Also mentioned in lectures was the concept of a Huffman code, which is a method of lossless data compression (reducing the amount of data needed to store or transmit information). Recall that a Huffman code can be extracted from a Huffman tree – one basic algorithm for building a Huffman tree is:
1. Start with an empty set T
2. Add all the symbols to set T
3. While there are multiple "trees" in the set:
a. Remove the lowest probability tree from set T (break ties in terms of smaller tree size), and call this tree A
b. Remove the lowest probability tree from set T (break ties in terms of smaller tree size), and call this tree B
c. Make a new tree C by joining A and B, and set the probability of C to p(A) + p(B)
d. Add the new tree C to set T
4. Return the only tree in set T as the Huffman tree
(note: we will cover algorithm concepts is more detail in later classes, for now you only need to know the algorithm itself)
As with entropy, a worked example of building a Huffman tree is discussed in lectures.
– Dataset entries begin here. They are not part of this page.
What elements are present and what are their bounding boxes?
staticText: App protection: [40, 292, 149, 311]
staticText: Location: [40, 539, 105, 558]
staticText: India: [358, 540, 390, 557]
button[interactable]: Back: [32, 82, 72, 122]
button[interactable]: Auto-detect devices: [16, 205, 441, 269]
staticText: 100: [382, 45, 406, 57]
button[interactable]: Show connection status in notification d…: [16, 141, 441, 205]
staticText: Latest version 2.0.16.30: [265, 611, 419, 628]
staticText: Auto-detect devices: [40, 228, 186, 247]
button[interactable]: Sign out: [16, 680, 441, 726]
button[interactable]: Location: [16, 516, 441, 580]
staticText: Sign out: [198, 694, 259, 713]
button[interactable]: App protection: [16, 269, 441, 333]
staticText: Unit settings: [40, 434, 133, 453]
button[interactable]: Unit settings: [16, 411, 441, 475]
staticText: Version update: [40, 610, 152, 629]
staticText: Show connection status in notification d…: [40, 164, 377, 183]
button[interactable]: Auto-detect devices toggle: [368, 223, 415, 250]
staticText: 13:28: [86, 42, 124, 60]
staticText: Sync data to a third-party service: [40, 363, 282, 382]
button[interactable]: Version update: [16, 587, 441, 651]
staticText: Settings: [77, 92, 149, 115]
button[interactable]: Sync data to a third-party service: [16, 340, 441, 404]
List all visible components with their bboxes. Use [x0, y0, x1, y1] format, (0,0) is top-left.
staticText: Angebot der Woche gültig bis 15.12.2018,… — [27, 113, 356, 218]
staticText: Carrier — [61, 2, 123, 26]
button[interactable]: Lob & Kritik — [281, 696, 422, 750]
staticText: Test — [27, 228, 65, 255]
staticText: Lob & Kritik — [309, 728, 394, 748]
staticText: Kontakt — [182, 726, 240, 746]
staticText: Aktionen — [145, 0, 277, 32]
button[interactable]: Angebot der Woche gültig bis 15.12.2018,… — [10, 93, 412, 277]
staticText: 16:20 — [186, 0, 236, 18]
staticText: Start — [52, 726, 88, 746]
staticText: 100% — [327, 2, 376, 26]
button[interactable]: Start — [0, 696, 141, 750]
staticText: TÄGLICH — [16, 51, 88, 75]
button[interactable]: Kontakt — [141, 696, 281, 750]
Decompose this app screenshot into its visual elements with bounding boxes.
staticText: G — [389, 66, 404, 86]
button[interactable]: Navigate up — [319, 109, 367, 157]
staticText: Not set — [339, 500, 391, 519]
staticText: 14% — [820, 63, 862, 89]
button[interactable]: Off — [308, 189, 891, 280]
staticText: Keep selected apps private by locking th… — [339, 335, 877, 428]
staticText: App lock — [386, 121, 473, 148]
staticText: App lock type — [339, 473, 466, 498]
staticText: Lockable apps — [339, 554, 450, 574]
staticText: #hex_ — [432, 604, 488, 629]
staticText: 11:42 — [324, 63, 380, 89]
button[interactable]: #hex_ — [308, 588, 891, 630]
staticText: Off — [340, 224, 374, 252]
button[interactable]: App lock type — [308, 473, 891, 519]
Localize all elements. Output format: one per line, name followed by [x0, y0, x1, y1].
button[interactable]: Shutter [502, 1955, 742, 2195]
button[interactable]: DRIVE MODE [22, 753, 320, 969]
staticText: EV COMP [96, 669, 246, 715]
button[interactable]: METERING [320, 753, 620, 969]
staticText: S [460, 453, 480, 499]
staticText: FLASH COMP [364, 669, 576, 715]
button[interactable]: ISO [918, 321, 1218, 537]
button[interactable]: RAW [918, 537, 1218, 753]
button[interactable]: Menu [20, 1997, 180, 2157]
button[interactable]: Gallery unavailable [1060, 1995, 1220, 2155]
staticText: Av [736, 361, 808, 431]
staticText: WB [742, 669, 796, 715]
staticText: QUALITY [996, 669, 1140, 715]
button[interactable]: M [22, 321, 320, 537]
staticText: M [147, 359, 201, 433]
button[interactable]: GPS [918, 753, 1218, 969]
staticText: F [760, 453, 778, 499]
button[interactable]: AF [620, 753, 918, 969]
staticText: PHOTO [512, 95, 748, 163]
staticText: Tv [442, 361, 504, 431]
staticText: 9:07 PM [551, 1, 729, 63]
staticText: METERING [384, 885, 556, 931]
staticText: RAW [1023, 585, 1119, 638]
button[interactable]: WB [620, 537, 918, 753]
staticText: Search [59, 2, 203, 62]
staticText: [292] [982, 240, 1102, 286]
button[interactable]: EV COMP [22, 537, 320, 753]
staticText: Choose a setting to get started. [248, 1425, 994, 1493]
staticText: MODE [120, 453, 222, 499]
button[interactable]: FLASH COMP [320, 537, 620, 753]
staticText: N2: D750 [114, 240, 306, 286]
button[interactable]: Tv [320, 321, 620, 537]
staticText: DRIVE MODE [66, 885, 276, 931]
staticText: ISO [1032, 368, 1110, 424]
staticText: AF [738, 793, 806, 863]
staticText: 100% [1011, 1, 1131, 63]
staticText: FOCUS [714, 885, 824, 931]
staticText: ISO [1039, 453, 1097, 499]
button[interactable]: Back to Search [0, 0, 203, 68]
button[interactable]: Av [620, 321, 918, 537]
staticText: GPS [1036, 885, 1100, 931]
For example, one possible Huffman tree corresponding to the system shown earlier (with entropy of 2.171 bits) would be:
{{/Labs/01/Images/fig1.svg}}
The Huffman coding can then be extract from this tree by walking the path along each symbol:
Symbol | P(Symbol) | Code | |Code| |

A | 0.2 | 11 | 2 |

B | 0.1 | 100 | 3 |

C | 0.3 | 00 | 2 |

D | 0.3 | 01 | 2 |

E | 0.1 | 101 | 3 |

On average, the code length in this system is 0.2 * 2 + 0.1 * 3 + 0.3 * 2 + 0.3 * 2 + 0.1 * 3 = 2.2 bits. Recall that the entropy of this system is 2.171 bits, so the efficiency of this Huffman coding is 2.171/2.200 = 98.7%. Contrast this with a naïve encoding of our symbols, with three bits per symbol:
Symbol | P(Symbol) | Code | |Code| |

A | 0.2 | 000 | 2 |

B | 0.1 | 001 | 3 |

C | 0.3 | 010 | 2 |

D | 0.3 | 011 | 2 |

E | 0.1 | 100 | 3 |

The code length here is 3 bits, so the efficiency of this system is 2.171/3.000 = 72.4%. In other words, the Huffman coding is over 25% more efficient than a naïve encoding.
**Exercise**
Compute the Huffman tree of the second example from the previous section (the one with entropy of 1.875 bits). Use this tree to extract the Huffman coding, and then compute its efficiency. In doing so, what do you note about the lengths of the codes, both overall and relative to the probabilities of the symbols that they represent?
Draw your tree now to fill in the table below.
Symbol | P(Symbol) | Code | |Code| |

A | 0.625 | | |

B | 0.25 | | |

C | 0.5 | | |

D | 0.0625 | | |

E | 0.125 | | |